I have been given the following info:
a<1> = 1, a<n+1> = 3*a<n>/6+a<n>
I plugged L in and ended up with the equation: L = 3*L/6+L, which I solved and got L = -3 for the limit. However, this answer is either only partially correct or close to the true answer. Any help is appreciated.
A little work shows that the nth term
a<n> = 3/(2^(n+1)-1)
Now, do you want the limit of the terms, or the limit of the sums?
a<?> = 0
S<?> = 3(sum 1/(2^(n+1)-1)
I thought that would be relatively simple, but you can see below that it is not:
http://www.wolframalpha.com/input/?i=sum+1%2F(2%5Ek-1)

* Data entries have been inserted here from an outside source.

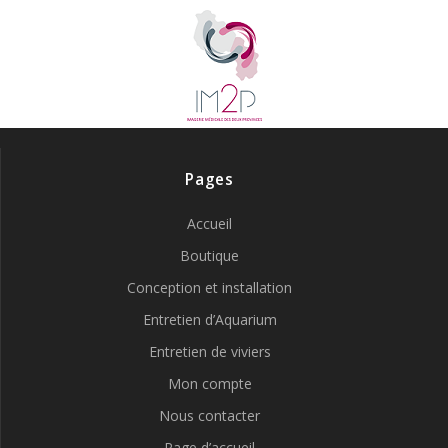
Pages
Accueil
Boutique
Conception et installation
Entretien d’Aquarium
Entretien de viviers
Mon compte
Nous contacter
Page d’accueil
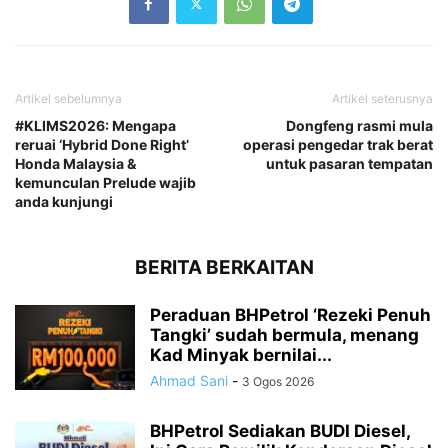
Artikel sebelumnya
Artikel seterusnya
#KLIMS2026: Mengapa
Dongfeng rasmi mula
reruai ‘Hybrid Done Right’
operasi pengedar trak berat
Honda Malaysia &
untuk pasaran tempatan
kemunculan Prelude wajib
anda kunjungi
BERITA BERKAITAN
Peraduan BHPetrol ‘Rezeki Penuh
Tangki’ sudah bermula, menang
Kad Minyak bernilai...
Ahmad Sani
-
3 Ogos 2026
BHPetrol Sediakan BUDI Diesel,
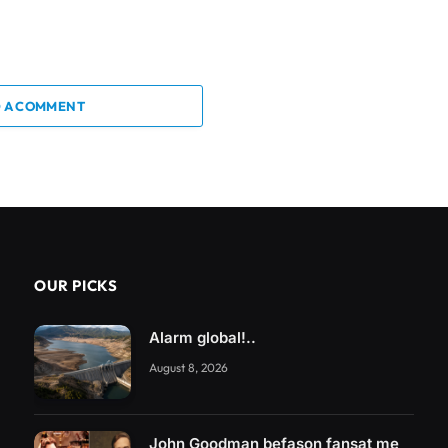
 A COMMENT
OUR PICKS
Alarm global!..
August 8, 2026
John Goodman befason fansat me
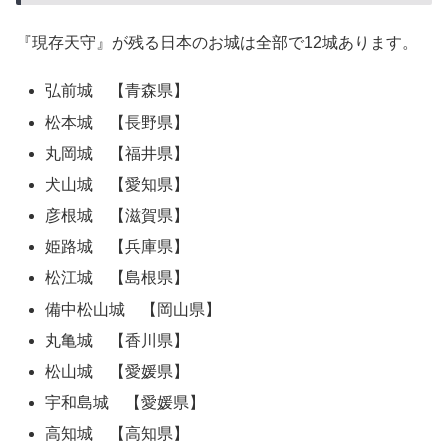
『現存天守』が残る日本のお城は全部で12城あります。
弘前城 【青森県】
松本城 【長野県】
丸岡城 【福井県】
犬山城 【愛知県】
彦根城 【滋賀県】
姫路城 【兵庫県】
松江城 【島根県】
備中松山城 【岡山県】
丸亀城 【香川県】
松山城 【愛媛県】
宇和島城 【愛媛県】
高知城 【高知県】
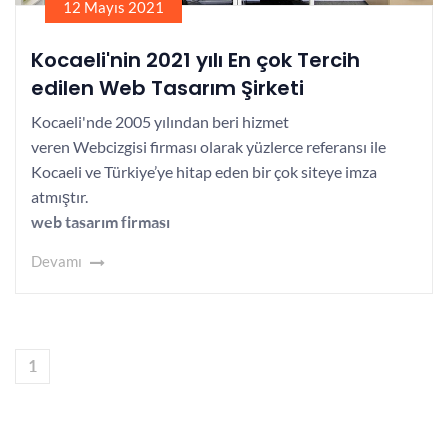
12 Mayıs 2021
Kocaeli'nin 2021 yılı En çok Tercih
edilen Web Tasarım Şirketi
Kocaeli'nde 2005 yılından beri hizmet
veren Webcizgisi firması olarak yüzlerce referansı ile
Kocaeli ve Türkiye’ye hitap eden bir çok siteye imza
atmıştır.
web tasarım firması
Devamı
1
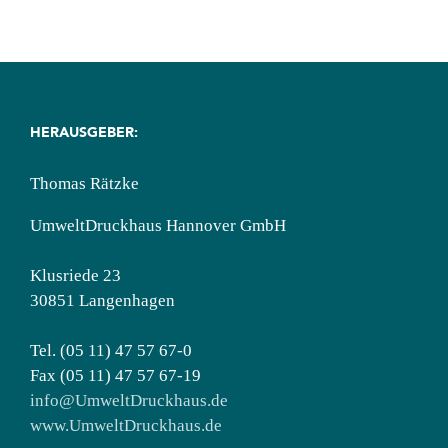
HERAUSGEBER:
Thomas Rätzke
UmweltDruckhaus Hannover GmbH
Klusriede 23
30851 Langenhagen
Tel. (05 11) 47 57 67-0
Fax (05 11) 47 57 67-19
info@UmweltDruckhaus.de
www.UmweltDruckhaus.de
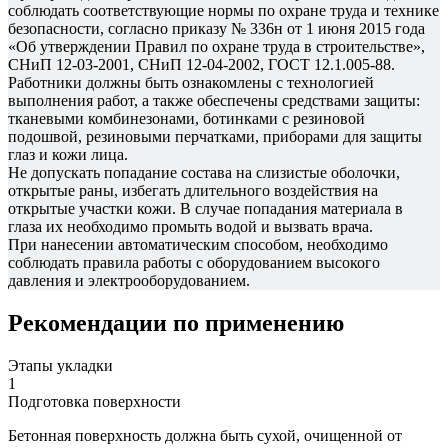
соблюдать соответствующие нормы по охране труда и технике
безопасности, согласно приказу № 336н от 1 июня 2015 года
«Об утверждении Правил по охране труда в строительстве»,
СНиП 12-03-2001, СНиП 12-04-2002, ГОСТ 12.1.005-88.
Работники должны быть ознакомлены с технологией
выполнения работ, а также обеспечены средствами защиты:
тканевыми комбинезонами, ботинками с резиновой
подошвой, резиновыми перчатками, приборами для защиты
глаз и кожи лица.
Не допускать попадание состава на слизистые оболочки,
открытые раны, избегать длительного воздействия на
открытые участки кожи. В случае попадания материала в
глаза их необходимо промыть водой и вызвать врача.
При нанесении автоматическим способом, необходимо
соблюдать правила работы с оборудованием высокого
давления и электрооборудованием.
Рекомендации по применению
Этапы укладки
1
Подготовка поверхности
Бетонная поверхность должна быть сухой, очищенной от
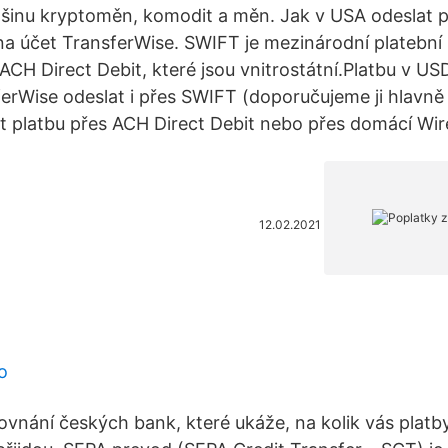
tšinu kryptoměn, komodit a měn. Jak v USA odeslat p
a účet TransferWise. SWIFT je mezinárodní platební s
ACH Direct Debit, které jsou vnitrostátní.Platbu v U
rWise odeslat i přes SWIFT (doporučujeme ji hlavně
 platbu přes ACH Direct Debit nebo přes domácí Wire
12.02.2021
o
vnání českých bank, které ukáže, na kolik vás platby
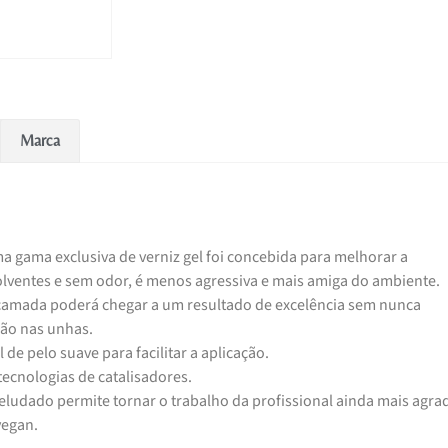
Marca
a gama exclusiva de verniz gel foi concebida para melhorar a
solventes e sem odor, é menos agressiva e mais amiga do ambiente.
amada poderá chegar a um resultado de excelência sem nunca
ão nas unhas.
 de pelo suave para facilitar a aplicação.
tecnologias de catalisadores.
eludado permite tornar o trabalho da profissional ainda mais agrad
vegan.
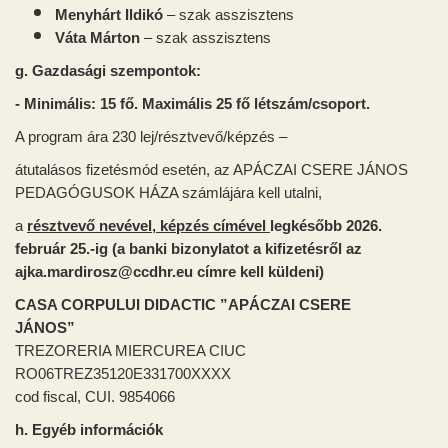
Menyhárt Ildikó
– szak asszisztens
Váta Márton
– szak asszisztens
g. Gazdasági szempontok:
- Minimális: 15 fő. Maximális 25 fő létszám/csoport.
A program ára 230 lej/résztvevő/képzés –
átutalásos fizetésmód esetén, az APÁCZAI CSERE JÁNOS
PEDAGÓGUSOK HÁZA számlájára kell utalni,
a
résztvevő nevével, képzés címével
legkésőbb 2026.
február 25.-ig (a banki bizonylatot a kifizetésről az
ajka.mardirosz
@ccdhr.eu c
ímre kell küldeni)
CASA CORPULUI DIDACTIC ”APÁCZAI CSERE
JÁNOS”
TREZORERIA MIERCUREA CIUC
RO06TREZ35120E331700XXXX
cod fiscal, CUI. 9854066
h. Egyéb információk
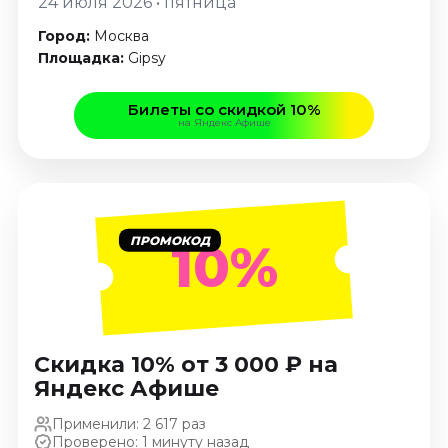
24 июля 2026 • пятница
Январь 2027
Город:
Москва
Стендап
Площадка:
Gipsy
Август 2026
Сентябрь 2026
Билеты со скидкой 10%
на Яндекс Афише
Октябрь 2026
Ноябрь 2026
Декабрь 2026
Выставки
ПРОМОКОД
10%
Август 2026
Сентябрь 2026
Октябрь 2026
Декабрь 2026
Скидка 10% от 3 000 ₽ на
Январь 2027
Яндекс Афише
Экскурсии
Применили: 2 617 раз
Сентябрь 2026
Проверено: 1 минуту назад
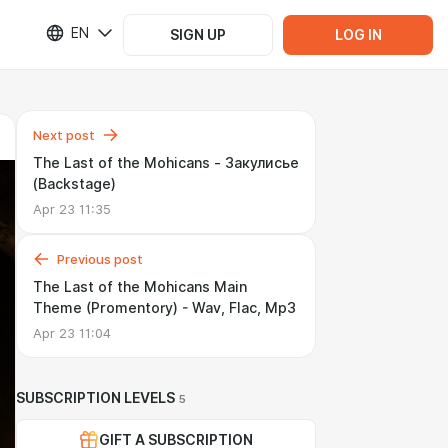
EN
SIGN UP
LOG IN
Next post
The Last of the Mohicans - Закулисье
(Backstage)
Apr 23 11:35
Previous post
The Last of the Mohicans Main
Theme (Promentory) - Wav, Flac, Mp3
Apr 23 11:04
SUBSCRIPTION LEVELS
5
GIFT A SUBSCRIPTION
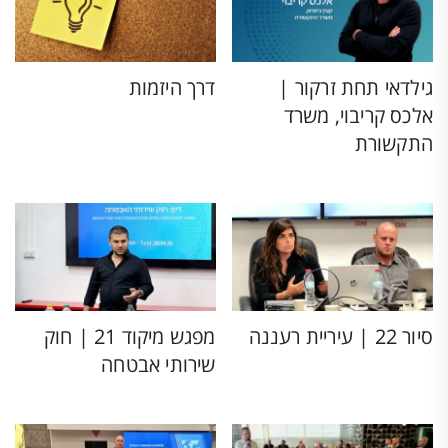
גילדאי תחת זרקור |
דרך היזמות
אלכס קריבוי, משרד
התקשורת
סיור 22 | עיריית רעננה
מפגש מיקוד 21 | חוק
שירותי אבטחה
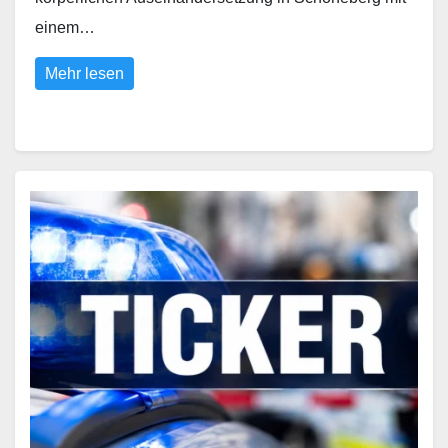
einem…
Mehr lesen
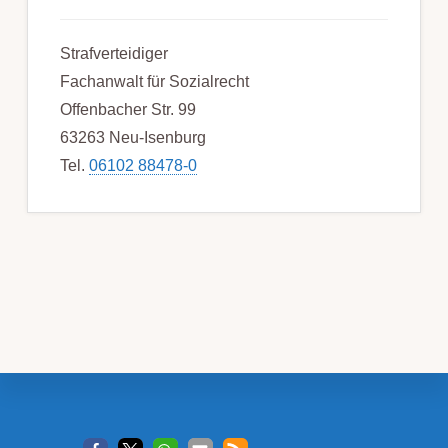
Strafverteidiger
Fachanwalt für Sozialrecht
Offenbacher Str. 99
63263 Neu-Isenburg
Tel.
06102 88478-0
Footer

Based on the equation you provided, we have the recurrence relation:
a<1> = 1
a<n+1> = 3 * a<n> / 6 + a<n>
To find the limit (if it exists) of this sequence, we can express it in terms of itself:
L = 3 * L / 6 + L
Simplifying this equation, we get:
L = (3L + 6L) / 6
L = 9L / 6
To solve for L, we can multiply both sides of the equation by 6:
6L = 9L
Subtracting 6L on both sides:
6L - 6L = 9L - 6L
0 = 3L
Dividing by 3:
L = 0
Therefore, the limit of the given sequence is L = 0.